▶ [Data for the task]:
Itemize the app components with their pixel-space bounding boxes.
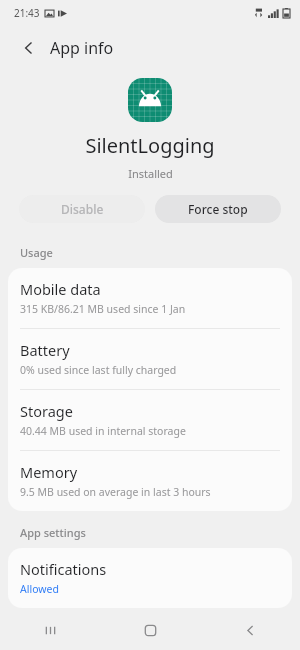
- staticText: Allowed: [20, 582, 59, 596]
- staticText: 40.44 MB used in internal storage: [20, 424, 186, 438]
- button[interactable]: Home: [100, 610, 200, 650]
- staticText: 21:43: [14, 6, 40, 20]
- button[interactable]: Disable: [19, 195, 145, 223]
- staticText: 0% used since last fully charged: [20, 363, 177, 377]
- button[interactable]: Recents: [0, 610, 100, 650]
- staticText: App info: [50, 37, 114, 59]
- button[interactable]: Notifications: [8, 548, 292, 608]
- button[interactable]: Memory: [8, 451, 292, 511]
- staticText: Usage: [20, 245, 53, 260]
- staticText: Mobile data: [20, 279, 101, 299]
- staticText: Force stop: [188, 201, 248, 217]
- button[interactable]: Storage: [8, 390, 292, 450]
- button[interactable]: Battery: [8, 329, 292, 389]
- staticText: App settings: [20, 525, 86, 540]
- button[interactable]: Mobile data: [8, 268, 292, 328]
- staticText: Disable: [61, 201, 104, 217]
- staticText: Notifications: [20, 559, 107, 579]
- staticText: SilentLogging: [85, 132, 215, 159]
- button[interactable]: Back: [200, 610, 300, 650]
- button[interactable]: Back: [14, 33, 44, 63]
- staticText: Memory: [20, 462, 78, 482]
- staticText: 9.5 MB used on average in last 3 hours: [20, 485, 211, 499]
- staticText: Battery: [20, 340, 70, 360]
- staticText: Installed: [128, 166, 173, 181]
- button[interactable]: Force stop: [155, 195, 281, 223]
- staticText: Storage: [20, 401, 73, 421]
- staticText: 315 KB/86.21 MB used since 1 Jan: [20, 302, 186, 316]
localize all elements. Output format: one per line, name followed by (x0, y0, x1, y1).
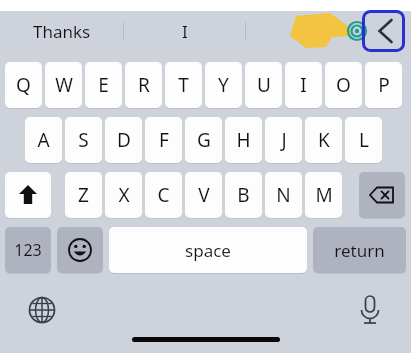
staticText: S (78, 127, 89, 153)
staticText: Y (218, 72, 229, 98)
staticText: Thanks (33, 20, 91, 43)
button[interactable]: K (305, 117, 342, 163)
button[interactable]: Emoji (57, 227, 103, 273)
button[interactable]: N (265, 172, 302, 218)
button[interactable]: R (125, 62, 162, 108)
staticText: R (138, 72, 150, 98)
button[interactable]: X (105, 172, 142, 218)
staticText: U (257, 72, 271, 98)
staticText: J (281, 127, 287, 153)
staticText: W (55, 72, 73, 98)
button[interactable]: C (145, 172, 182, 218)
staticText: O (336, 72, 351, 98)
button[interactable]: I (285, 62, 322, 108)
staticText: A (37, 127, 50, 153)
button[interactable]: Backspace (359, 172, 405, 218)
button[interactable]: O (325, 62, 362, 108)
button[interactable]: Dictate (350, 292, 390, 328)
staticText: V (198, 182, 210, 208)
button[interactable]: D (105, 117, 142, 163)
staticText: H (236, 127, 251, 153)
button[interactable]: Shift (5, 172, 51, 218)
staticText: 123 (14, 239, 42, 261)
staticText: return (334, 239, 385, 262)
button[interactable]: L (345, 117, 382, 163)
staticText: T (178, 72, 189, 98)
button[interactable]: return (313, 227, 406, 273)
staticText: C (157, 182, 170, 208)
button[interactable]: B (225, 172, 262, 218)
button[interactable]: Y (205, 62, 242, 108)
button[interactable]: Switch keyboard (22, 292, 62, 328)
staticText: K (318, 127, 330, 153)
button[interactable]: V (185, 172, 222, 218)
button[interactable]: J (265, 117, 302, 163)
staticText: N (276, 182, 291, 208)
staticText: Q (16, 72, 31, 98)
button[interactable]: E (85, 62, 122, 108)
button[interactable]: H (225, 117, 262, 163)
button[interactable]: S (65, 117, 102, 163)
button[interactable]: Q (5, 62, 42, 108)
staticText: P (378, 72, 390, 98)
button[interactable]: I (128, 16, 242, 46)
button[interactable]: space (109, 227, 307, 273)
staticText: M (315, 182, 333, 208)
staticText: Z (78, 182, 89, 208)
staticText: L (359, 127, 369, 153)
button[interactable]: G (185, 117, 222, 163)
button[interactable]: T (165, 62, 202, 108)
button[interactable]: P (365, 62, 402, 108)
staticText: B (237, 182, 250, 208)
staticText: I (300, 72, 307, 98)
staticText: D (117, 127, 131, 153)
button[interactable]: M (305, 172, 342, 218)
staticText: G (197, 127, 211, 153)
button[interactable]: 123 (5, 227, 51, 273)
staticText: F (159, 127, 169, 153)
staticText: I (182, 20, 188, 43)
button[interactable]: F (145, 117, 182, 163)
button[interactable]: Back (362, 10, 405, 52)
button[interactable]: Z (65, 172, 102, 218)
button[interactable]: A (25, 117, 62, 163)
button[interactable]: Thanks (8, 16, 116, 46)
staticText: X (118, 182, 130, 208)
button[interactable]: W (45, 62, 82, 108)
staticText: space (185, 239, 231, 262)
staticText: E (98, 72, 109, 98)
button[interactable]: U (245, 62, 282, 108)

▶ [Task directions]:
Copy each line holding "Thanks" from the material above.

▶ [Your response]:
staticText: Thanks (33, 20, 91, 43)
button[interactable]: Thanks (8, 16, 116, 46)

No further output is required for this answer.